+++ DATA

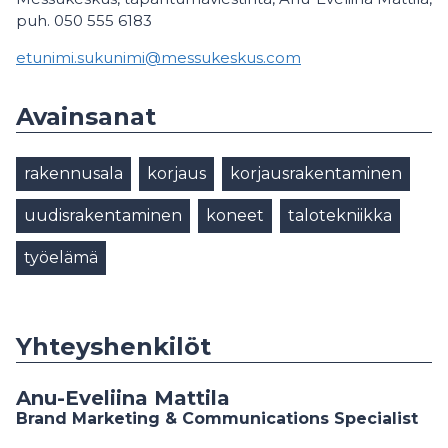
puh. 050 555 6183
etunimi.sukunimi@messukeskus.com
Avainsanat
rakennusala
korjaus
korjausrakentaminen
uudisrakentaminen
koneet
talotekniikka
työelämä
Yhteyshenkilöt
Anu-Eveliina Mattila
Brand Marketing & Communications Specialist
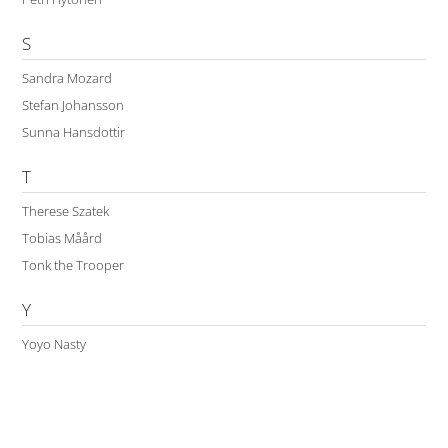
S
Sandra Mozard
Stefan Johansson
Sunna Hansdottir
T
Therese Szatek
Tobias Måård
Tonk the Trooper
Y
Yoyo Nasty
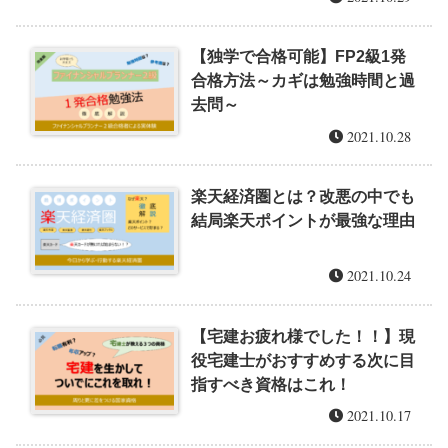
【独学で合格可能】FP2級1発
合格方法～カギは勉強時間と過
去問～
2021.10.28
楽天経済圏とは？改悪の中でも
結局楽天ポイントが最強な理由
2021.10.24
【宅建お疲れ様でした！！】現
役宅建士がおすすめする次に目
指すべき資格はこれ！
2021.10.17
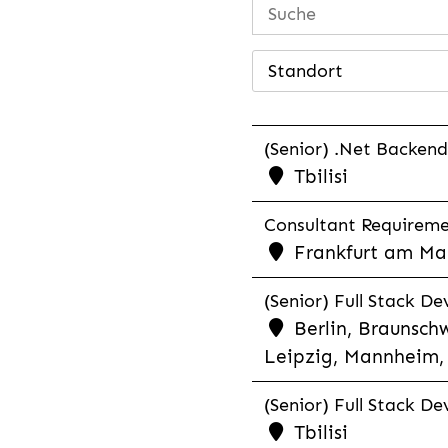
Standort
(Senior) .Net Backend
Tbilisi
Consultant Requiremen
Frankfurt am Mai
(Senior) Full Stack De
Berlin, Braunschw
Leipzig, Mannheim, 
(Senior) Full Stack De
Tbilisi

++++++

* [PROBLEM]
In the data above, the stretch from the line with "rakennusala" through the line with "役宅建士がおすすめする次に目" is to be returned exactly, minus any pictures.

* [RESPONSE TO THE TASK]
rakennusala
korjaus
korjausrakentaminen
uudisrakentaminen
koneet
talotekniikka
työelämä
Yhteyshenkilöt
Anu-Eveliina Mattila
Brand Marketing & Communications Specialist
S
Sandra Mozard
Stefan Johansson
Sunna Hansdottir
T
Therese Szatek
Tobias Måård
Tonk the Trooper
Y
Yoyo Nasty
【独学で合格可能】FP2級1発
合格方法～カギは勉強時間と過
去問～
2021.10.28
楽天経済圏とは？改悪の中でも
結局楽天ポイントが最強な理由
2021.10.24
【宅建お疲れ様でした！！】現
役宅建士がおすすめする次に目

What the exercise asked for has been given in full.